In another preferred embodiment, the stroke severity ranking described in said step 3 is modified Ranking Scale (mRS); in said modified stroke severity ranking, classifies less than 3 points as good outcome, greater than 3 points as bad outcome.

Wherein the approach for ranking stroke severity described in step 3 is only a preferred illustration, not to limit the implementation and scope of the invention, and other suitable ranking approach may be used instead. Therefore, according to the foregoing, when a ischemic stroke patient is diagnosed as middle or middle-high or bad outcome patient at the initial stage, as lower concentration of granulocyte colony-stimulating factor (G-CSF) is determined in the isolated blood sample, it can be expected that a better cure level of the patient can be obtained, and this indicates better prognosis; on the contrary, when a ischemic stroke patient is diagnosed as a middle or middle-high or bad outcome patient at initial stage, and higher concentration of granulocyte colony-stimulating factor (G-CSF) is determined in the isolated blood sample, it can be expected that a worse cure level of said patient may be obtained, and this indicates worse prognosis.

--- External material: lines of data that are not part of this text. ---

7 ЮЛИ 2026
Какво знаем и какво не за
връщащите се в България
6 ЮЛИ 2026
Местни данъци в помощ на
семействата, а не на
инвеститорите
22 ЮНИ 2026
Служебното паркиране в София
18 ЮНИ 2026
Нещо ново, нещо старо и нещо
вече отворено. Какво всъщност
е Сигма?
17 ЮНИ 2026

Accordingly, the prognosis biomarker and the method for evaluating cure level of a stroke patient in using the concentration of granulocyte colony-stimulating factor (G-CSF) as said biomarker in the isolated blood sample of the stroke patient, and then using said concentration of granulocyte colony-stimulating factor (G-CSF) to predict the possible cure level of the patient; wherein said concentration of granulocyte colony-stimulating factor (G-CSF) is in inverse proportion to the cure level of a stroke patient.

The invention provides further a kit containing the prognosis biomarker for evaluating the cure level of a stroke patient. Wherein the kit comprising suitable agents to practice the method according to this invention.

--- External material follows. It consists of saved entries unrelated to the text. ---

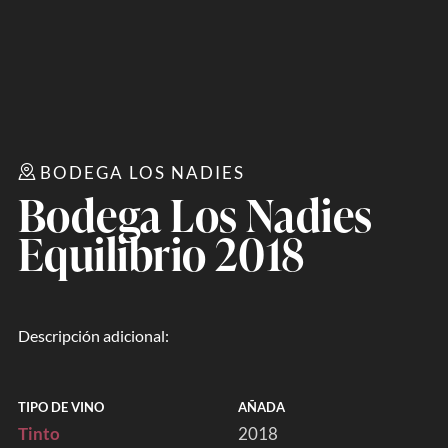
BODEGA LOS NADIES
Bodega Los Nadies
Equilibrio 2018
Descripción adicional:
TIPO DE VINO
AÑADA
Tinto
2018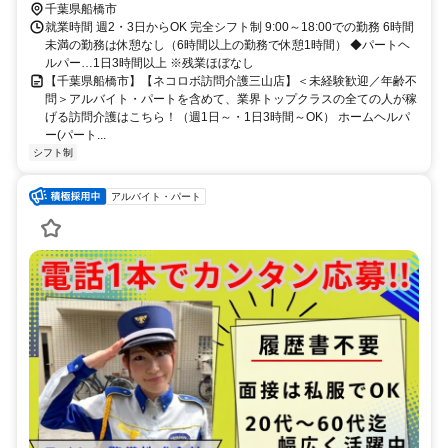
千葉県船橋市
就業時間 週2・3日からOK 完全シフト制 9:00～18:00での勤務 6時間
未満の勤務は休憩なし（6時間以上の勤務で休憩1時間） ◆パートヘ
ルパー…1日3時間以上 ※残業ほぼなし
【千葉県船橋市】【ネコロボ訪問介護三山店】＜未経験歓迎／年齢不
問＞アルバイト・パートを含めて、業界トップクラスの全ての人が稼
げる訪問介護はこちら！（週1日～・1日3時間～OK） ホームヘルパ
ー(パート...
シフト制
アルバイト・パート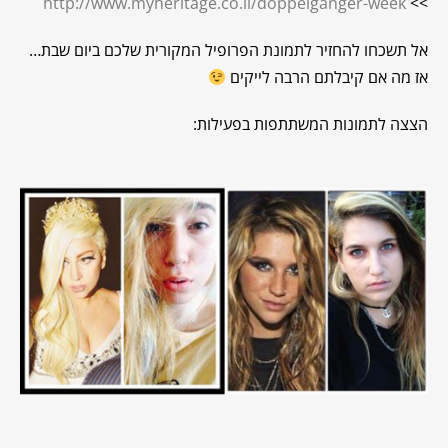
http://www.myheritage.co.il/doppelganger-week
>>
אל תשכחו להחזיר לתמונת הפרופיל המקורית שלכם ביום שבת…
אז מה אם קיבלתם הרבה לייקים
הצצה לתמונות המשתתפות בפעילות:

The invention will be illustrated by way of following examples, but the invention is not limited by the examples described below.

These features and advantages of the present invention will be fully understood and appreciated from the following detailed description of the accompanying Drawings.

BRIEF DESCRIPTION OF THE DRAWINGS

The following detailed description of a preferred embodiment according to the invention and the accompanying drawings thereof will be referred in order to understand further effects of its technical content and objects; wherein:

FIG. 1 shows the percentage of we use mRS of 3 months after acute ischemic stroke as stroke outcome evaluation: mRS≦3 as good outcome and mRS>3 as bad outcome. FIG. 2 showed the correlation between 3 NIHSS subgroup of first day's NIHSS scoring and percentage of good outcome (mRS≦3 in 3 months later evaluation). The percentage of good outcome in the three subgroups were 93.62% (1^sttertile), 87.50% (2^ndtertile) and 42.31% (3^rdtertile) (P<0.05 as 1^sttertile vs 3^rdtertile and 2^ndtertile vs 3^rdtertile subgroup).

DETAILED DESCRIPTION OF THE PREFERRED EMBODIMENT
EXAMPLE 1
Material and Method
1. Patients Selection

Total of 120 patients were recruited from the Kuang-Tien General Hospital, Taichung, Taiwan. Patients were included if 1) the clinical diagnosis was acute ischemic stroke, 2) onset was within 24 hrs, 3) the diagnosis was confirmed on brain CT or MRI and 4) they are older than 18 years. Subjects were excluded if 1) the diagnosis was intracranial hemorrhage, or 2) there were other vascular abnormalities.

2. Stroke Severity Evaluation Tools

The National Institute of Health Stroke Scale (NIHSS) and modified Ranking Scale (mRS) were used as stroke severity evaluation tools.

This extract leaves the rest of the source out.